Rasputín, angustiado, sigue en el mapa la progresión la marea alemana. Con la incertidumbre del mañana, su influencia en la corte no deja de crecer. Como ya no se sabe a qué santo encomendarse, se vuelven hacia él, esperando que lo sea. Su departamento de la calle Gorokhovaia 64 se convierte, de alguna manera, en la antecámara del palacio imperial. Los solicitantes se apretujan desde la mañana hasta en los peldaños de la escalera e incluso en la calle, en los alrededores de la casa, en la que desfilan de trescientos a cuatrocientos visitantes por día. En su salón se encuentra, además de las adoratrices habituales, una muchedumbre de pedigüeños furtivos y murmuradores. También hay tantos estudiantes cortos de dinero como pequeños funcionarios que se quejan de sus superiores, oficiales que imploran una recomendación para presentar a un ministro y mujeres atraídas por la reputación de macho infatigable del santo hombre. Yendo de uno a otro, Rasputín les niega rara vez su ayuda. A los que mendigan una ayuda pecuniaria les da algunos rublos; a los que invocan la necesidad de un apoyo en un nivel alto les entrega unas líneas introductorias garrapateadas sobre una esquina de la mesa y cubiertas de cruces. Su regla es que nunca hay que dirigirse en vano a su corazón. En agradecimiento a sus buenos oficios, los más ricos le deslizan billetes de Banco en la mano; los más pobres le llevan frutas o queso. Él acepta todo para no humillar a nadie.

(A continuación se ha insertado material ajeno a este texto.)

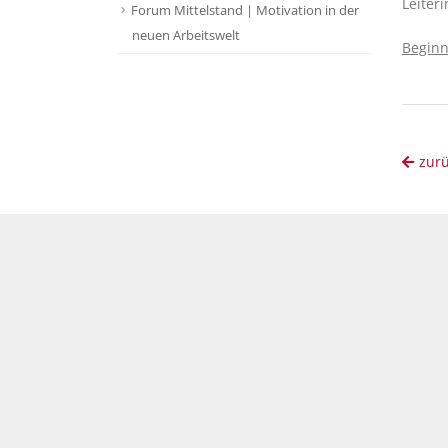
Leiter
Forum Mittelstand | Motivation in der
neuen Arbeitswelt
Beginn
zur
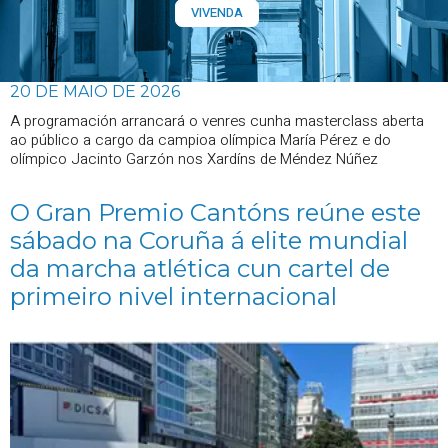
VIVENDA
20 DE MAIO DE 2026
A programación arrancará o venres cunha masterclass aberta
ao público a cargo da campioa olímpica María Pérez e do
olímpico Jacinto Garzón nos Xardíns de Méndez Núñez
O Gran Premio Cantóns reúne este
sábado na Coruña á elite mundial
da marcha atlética cun cartel de
primeiro nivel internacional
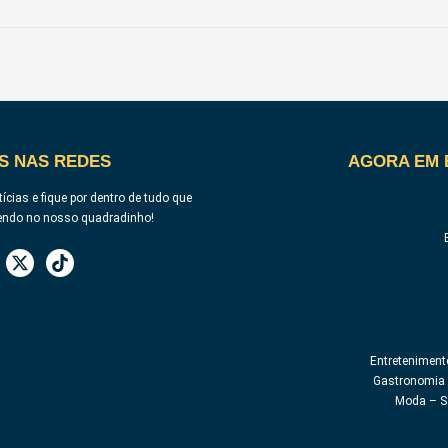
S NAS REDES
AGORA EM 
ícias e fique por dentro de tudo que
endo no nosso quadradinho!
Entreteniment
Gastronomia 
Moda – S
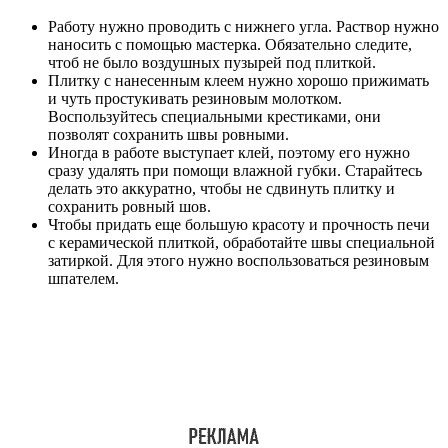
Работу нужно проводить с нижнего угла. Раствор нужно
наносить с помощью мастерка. Обязательно следите,
чтоб не было воздушных пузырей под плиткой.
Плитку с нанесенным клеем нужно хорошо прижимать
и чуть простукивать резиновым молотком.
Воспользуйтесь специальными крестиками, они
позволят сохранить швы ровными.
Иногда в работе выступает клей, поэтому его нужно
сразу удалять при помощи влажной губки. Старайтесь
делать это аккуратно, чтобы не сдвинуть плитку и
сохранить ровный шов.
Чтобы придать еще большую красоту и прочность печи
с керамической плиткой, обработайте швы специальной
затиркой. Для этого нужно воспользоваться резиновым
шпателем.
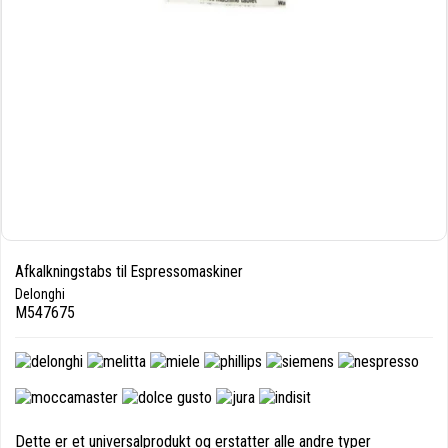
Afkalkningstabs til Espressomaskiner
Delonghi
M547675
Dette er et universalprodukt og erstatter alle andre typer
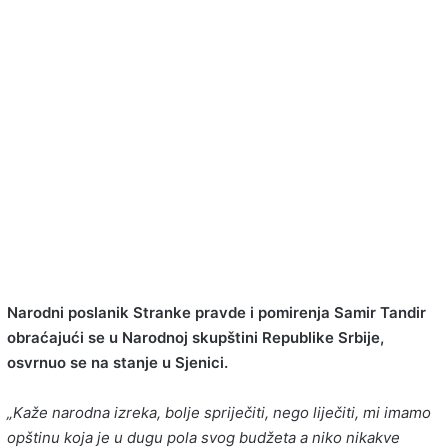
Narodni poslanik Stranke pravde i pomirenja Samir Tandir
obraćajući se u Narodnoj skupštini Republike Srbije,
osvrnuo se na stanje u Sjenici.
„Kaže narodna izreka, bolje spriječiti, nego liječiti, mi imamo
opštinu koja je u dugu pola svog budžeta a niko nikakve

Para administrar sus negocios, múltiples y complicados, se rodea de especialistas como Dobrovolski, ex inspector de enseñanza primaria, el banquero Rubinstein y su rival Manus, presidente del consejo de administración de la Unión de Constructores Ferroviarios, los opulentos financieros Guinzburg, Saleviev, Kaminka… La guerra que él temía le hace la vida agradable. Se diría que en ese universo en descomposición, en el que los espíritus están obsesionados por la muerte, el sufrimiento, las tribulaciones de la patria, ha encontrado el clima ideal para la manifestación de sus apetitos. Sintiendo que alrededor se quiebra el cuadro de los valores morales, está cada vez más inclinado a creer que todo le está permitido. Su sed de placeres coexiste con su afán de piedad. Él, que era relativamente sobrio, que iba hasta a preconizar el cierre de las tabernas, se pone a beber como un barril sin fondo. No obstante, se niega a dedicarse a la vodka, la «serpiente verde», según la expresión usada por el pueblo. Prefiere el vino, sobre todo el madera. Hay días en los que toma hasta seis litros en una comida sin que su razón vacile. Se emborracha y baila en público por la satisfacción de experimentar su resistencia en el libertinaje. A menudo, después de una noche de orgía, asiste a los maitines, bebe un vaso de té hirviendo y recibe a sus visitantes como si nada. Piensa que es el tiempo de los excesos de todo tipo. Puesto que Rusia ha perdido la cabeza al lanzarse a la guerra, él también puede perderla puesto que, aun ebrio, está evidentemente sostenido por Dios.